Celltrion, Inc. announced that the U.S. Food and Drug Administration (FDA) has designated STOBOCLO® (denosumab-bmwo) and OSENVELT® (denosumab-bmwo) as interchangeable biosimilars to the reference products PROLIA® (denosumab) and XGEVA® (denosumab), respectively, for all approved indications. The interchangeability (IC) designation is a regulatory designation granted by the FDA, which means STOBOCLO and OSENVELT may now be substituted at the pharmacy for the reference products without consulting the prescriber, subject to state laws. The interchangeability designations of STOBOCLO and OSENVELT were based on the comprehensive evidence including the clinical results from Phase III clinical trials in postmenopausal women with osteoporosis designed to evaluate the efficacy, pharmacodynamics (PD), pharmacokinetics (PK), safety and immunogenicity of denosumab biosimilar to its reference product.
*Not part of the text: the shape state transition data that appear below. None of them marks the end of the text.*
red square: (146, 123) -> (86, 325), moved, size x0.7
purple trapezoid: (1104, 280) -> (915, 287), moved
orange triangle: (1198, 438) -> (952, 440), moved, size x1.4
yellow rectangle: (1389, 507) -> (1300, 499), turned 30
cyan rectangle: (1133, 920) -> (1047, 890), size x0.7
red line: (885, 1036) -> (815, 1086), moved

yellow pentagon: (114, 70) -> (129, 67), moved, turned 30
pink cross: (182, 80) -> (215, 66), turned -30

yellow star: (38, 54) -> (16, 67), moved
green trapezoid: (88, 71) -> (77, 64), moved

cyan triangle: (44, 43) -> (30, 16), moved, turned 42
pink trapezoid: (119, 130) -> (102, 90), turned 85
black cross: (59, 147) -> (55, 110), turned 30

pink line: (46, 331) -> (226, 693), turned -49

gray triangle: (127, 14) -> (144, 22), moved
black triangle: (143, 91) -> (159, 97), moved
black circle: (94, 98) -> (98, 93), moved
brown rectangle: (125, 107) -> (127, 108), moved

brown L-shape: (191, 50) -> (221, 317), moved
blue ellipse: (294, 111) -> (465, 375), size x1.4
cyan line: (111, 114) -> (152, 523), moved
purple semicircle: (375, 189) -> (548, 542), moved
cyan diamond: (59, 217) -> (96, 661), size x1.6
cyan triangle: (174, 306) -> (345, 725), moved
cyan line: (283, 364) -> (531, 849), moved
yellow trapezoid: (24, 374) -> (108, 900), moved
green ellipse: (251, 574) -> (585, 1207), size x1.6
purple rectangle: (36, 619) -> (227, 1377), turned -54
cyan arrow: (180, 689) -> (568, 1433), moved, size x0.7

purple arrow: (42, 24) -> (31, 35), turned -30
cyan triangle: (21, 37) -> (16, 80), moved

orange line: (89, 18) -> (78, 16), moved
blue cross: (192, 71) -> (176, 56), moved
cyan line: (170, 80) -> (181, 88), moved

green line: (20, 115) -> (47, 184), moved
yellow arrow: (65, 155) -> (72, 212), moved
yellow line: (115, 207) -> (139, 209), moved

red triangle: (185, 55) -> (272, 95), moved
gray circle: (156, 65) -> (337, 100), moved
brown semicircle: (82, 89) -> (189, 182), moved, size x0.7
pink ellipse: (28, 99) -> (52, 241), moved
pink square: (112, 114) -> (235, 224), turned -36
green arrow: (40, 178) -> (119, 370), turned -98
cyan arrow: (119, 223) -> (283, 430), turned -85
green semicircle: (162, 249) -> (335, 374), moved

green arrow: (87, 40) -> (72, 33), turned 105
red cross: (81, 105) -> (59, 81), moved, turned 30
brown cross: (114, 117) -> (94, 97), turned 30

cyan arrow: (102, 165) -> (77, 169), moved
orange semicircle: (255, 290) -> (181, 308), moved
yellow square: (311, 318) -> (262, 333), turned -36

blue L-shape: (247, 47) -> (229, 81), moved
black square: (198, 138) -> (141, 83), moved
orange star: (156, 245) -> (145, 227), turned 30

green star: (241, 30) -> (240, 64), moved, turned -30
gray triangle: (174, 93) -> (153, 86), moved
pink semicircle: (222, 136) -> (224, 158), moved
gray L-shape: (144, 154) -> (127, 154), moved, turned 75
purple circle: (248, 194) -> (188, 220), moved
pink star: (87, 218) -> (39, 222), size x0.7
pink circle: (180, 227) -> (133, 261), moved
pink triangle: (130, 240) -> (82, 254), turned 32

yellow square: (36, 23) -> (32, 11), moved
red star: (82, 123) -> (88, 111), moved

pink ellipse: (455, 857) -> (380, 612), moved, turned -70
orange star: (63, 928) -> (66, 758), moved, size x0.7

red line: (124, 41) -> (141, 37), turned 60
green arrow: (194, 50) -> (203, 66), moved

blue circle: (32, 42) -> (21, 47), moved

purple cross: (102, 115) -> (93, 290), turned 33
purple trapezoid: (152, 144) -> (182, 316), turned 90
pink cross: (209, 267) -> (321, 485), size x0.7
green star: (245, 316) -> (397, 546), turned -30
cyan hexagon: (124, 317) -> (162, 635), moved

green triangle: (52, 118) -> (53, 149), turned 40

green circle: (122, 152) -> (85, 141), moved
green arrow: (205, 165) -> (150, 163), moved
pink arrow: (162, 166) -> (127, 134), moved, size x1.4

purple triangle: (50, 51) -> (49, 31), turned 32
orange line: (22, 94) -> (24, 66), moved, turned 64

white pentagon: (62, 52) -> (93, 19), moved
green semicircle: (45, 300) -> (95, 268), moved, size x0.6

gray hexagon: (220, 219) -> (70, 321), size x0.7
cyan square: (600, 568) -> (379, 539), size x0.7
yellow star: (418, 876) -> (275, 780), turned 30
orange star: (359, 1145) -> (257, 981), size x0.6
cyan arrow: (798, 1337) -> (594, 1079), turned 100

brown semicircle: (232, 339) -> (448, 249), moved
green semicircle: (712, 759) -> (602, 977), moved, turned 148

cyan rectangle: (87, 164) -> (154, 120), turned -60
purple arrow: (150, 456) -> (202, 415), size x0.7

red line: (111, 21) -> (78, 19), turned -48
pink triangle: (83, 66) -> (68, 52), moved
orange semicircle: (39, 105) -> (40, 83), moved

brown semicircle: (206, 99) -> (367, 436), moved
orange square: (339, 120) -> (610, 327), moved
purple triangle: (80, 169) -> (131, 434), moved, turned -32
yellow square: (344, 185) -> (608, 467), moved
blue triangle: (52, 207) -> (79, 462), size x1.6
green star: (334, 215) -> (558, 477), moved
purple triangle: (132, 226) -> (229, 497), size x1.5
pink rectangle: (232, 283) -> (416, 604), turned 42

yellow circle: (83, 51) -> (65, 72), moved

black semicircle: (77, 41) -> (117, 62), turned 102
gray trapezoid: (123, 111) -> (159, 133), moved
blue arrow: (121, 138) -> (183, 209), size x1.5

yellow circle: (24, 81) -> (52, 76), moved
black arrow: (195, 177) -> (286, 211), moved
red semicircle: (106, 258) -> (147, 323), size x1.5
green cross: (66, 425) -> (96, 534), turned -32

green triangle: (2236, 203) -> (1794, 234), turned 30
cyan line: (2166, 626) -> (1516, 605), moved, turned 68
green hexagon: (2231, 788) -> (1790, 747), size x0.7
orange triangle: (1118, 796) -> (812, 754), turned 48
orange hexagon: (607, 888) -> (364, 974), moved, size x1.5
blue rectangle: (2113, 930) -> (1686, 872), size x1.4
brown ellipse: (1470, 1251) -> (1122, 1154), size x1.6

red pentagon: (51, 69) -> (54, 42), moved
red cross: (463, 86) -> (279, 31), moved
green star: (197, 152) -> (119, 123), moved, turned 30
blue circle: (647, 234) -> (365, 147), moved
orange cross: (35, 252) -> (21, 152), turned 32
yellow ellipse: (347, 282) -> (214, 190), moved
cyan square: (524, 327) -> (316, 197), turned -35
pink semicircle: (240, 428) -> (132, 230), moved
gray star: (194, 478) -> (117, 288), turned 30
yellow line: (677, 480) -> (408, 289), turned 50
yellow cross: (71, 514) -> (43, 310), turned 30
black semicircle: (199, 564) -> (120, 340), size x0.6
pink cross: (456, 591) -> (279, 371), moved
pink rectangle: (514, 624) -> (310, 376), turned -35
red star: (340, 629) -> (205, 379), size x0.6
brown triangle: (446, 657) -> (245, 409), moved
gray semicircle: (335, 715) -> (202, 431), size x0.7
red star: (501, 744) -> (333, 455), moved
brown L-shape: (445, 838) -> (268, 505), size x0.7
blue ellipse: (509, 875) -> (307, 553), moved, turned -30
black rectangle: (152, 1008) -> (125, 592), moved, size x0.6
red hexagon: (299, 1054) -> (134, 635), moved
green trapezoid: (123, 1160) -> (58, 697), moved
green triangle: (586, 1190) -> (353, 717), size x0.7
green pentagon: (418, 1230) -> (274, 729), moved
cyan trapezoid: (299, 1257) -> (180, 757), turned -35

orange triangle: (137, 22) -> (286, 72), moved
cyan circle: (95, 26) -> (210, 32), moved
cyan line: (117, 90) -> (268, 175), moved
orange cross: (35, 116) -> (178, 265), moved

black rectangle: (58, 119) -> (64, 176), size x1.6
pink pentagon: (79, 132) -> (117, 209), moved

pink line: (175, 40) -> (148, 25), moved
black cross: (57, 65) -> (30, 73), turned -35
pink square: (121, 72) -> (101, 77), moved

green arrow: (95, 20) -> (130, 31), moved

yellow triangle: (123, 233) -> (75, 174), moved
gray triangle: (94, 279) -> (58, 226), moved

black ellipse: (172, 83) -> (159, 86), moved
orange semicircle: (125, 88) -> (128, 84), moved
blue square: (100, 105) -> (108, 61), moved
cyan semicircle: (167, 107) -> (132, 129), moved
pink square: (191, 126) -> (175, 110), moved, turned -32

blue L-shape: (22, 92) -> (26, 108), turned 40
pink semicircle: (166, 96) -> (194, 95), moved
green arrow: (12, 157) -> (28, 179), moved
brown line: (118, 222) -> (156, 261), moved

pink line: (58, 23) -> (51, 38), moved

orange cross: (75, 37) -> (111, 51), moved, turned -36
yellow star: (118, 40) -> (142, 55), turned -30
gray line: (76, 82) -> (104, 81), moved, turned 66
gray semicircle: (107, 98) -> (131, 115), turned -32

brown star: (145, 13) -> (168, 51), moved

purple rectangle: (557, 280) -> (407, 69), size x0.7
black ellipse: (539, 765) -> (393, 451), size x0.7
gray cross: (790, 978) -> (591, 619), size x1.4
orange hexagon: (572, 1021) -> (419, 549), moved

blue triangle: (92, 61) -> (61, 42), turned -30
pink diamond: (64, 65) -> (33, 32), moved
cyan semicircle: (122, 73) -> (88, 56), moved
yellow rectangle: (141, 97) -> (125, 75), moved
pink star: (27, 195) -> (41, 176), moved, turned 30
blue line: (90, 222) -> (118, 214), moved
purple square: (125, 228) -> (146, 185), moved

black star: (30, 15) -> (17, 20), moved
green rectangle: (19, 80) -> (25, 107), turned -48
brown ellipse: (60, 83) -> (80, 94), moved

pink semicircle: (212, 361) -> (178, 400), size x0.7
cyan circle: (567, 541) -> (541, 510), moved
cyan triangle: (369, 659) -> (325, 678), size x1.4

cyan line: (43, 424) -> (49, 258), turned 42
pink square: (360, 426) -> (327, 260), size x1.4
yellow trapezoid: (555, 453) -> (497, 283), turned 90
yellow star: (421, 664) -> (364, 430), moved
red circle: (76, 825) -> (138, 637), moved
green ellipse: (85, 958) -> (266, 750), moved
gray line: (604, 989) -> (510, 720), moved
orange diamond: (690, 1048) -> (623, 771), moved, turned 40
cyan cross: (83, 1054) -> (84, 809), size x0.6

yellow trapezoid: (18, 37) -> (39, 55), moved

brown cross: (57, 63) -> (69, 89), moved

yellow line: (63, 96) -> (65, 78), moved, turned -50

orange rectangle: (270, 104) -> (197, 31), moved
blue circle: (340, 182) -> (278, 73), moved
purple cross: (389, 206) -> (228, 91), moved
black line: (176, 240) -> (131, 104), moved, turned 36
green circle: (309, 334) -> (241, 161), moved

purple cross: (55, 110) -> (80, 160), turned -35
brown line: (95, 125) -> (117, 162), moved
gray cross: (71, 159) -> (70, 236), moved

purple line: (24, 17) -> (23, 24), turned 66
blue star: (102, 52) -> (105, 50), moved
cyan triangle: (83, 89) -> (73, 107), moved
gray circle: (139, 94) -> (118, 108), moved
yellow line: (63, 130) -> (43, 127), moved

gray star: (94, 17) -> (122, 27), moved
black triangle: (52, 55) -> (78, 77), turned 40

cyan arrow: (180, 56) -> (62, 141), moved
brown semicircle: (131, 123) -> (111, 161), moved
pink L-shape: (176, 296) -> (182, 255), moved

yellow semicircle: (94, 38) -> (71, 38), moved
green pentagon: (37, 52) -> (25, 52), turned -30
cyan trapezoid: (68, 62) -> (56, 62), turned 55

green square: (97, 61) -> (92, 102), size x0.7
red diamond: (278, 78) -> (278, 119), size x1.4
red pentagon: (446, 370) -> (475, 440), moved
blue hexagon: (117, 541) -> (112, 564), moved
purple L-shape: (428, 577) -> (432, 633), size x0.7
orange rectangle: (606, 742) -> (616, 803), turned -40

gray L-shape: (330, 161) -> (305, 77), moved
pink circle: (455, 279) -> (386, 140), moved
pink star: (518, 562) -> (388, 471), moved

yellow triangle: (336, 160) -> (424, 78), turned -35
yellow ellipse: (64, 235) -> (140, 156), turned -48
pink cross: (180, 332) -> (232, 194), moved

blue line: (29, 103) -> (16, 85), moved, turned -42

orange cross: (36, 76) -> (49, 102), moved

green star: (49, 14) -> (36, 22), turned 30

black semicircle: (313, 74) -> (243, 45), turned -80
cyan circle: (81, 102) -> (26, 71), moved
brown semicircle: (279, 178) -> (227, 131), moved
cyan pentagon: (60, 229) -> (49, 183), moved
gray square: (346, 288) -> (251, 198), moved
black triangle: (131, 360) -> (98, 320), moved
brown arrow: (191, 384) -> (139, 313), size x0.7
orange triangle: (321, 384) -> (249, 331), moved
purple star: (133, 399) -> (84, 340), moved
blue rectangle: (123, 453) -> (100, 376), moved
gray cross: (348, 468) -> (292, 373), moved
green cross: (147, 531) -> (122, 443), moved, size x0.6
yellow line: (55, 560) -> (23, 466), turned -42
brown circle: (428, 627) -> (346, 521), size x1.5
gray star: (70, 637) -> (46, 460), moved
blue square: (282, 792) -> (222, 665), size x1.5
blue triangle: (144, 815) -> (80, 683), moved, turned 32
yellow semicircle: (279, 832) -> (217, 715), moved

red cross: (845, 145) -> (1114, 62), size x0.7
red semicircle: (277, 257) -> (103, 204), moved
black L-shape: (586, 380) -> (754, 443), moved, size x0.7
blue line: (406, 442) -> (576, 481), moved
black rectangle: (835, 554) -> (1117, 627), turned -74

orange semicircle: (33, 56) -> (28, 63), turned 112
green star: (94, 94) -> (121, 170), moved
STOBOCLO and OSENVELT were introduced in the U.S. market in July 2025. STOBOCLO is currently available in 60 mg/mL injection and OSENVELT is offered in 120 mg/1.7 mL (70 mg/mL) injection. According to recent FDA draft guidance, biosimilar applicants can request an interchangeability designation using existing data from their Biologics License Application (BLA).

Previously, the FDA granted this status only to biosimilars that submitted multiple switch studies meeting additional data criteria.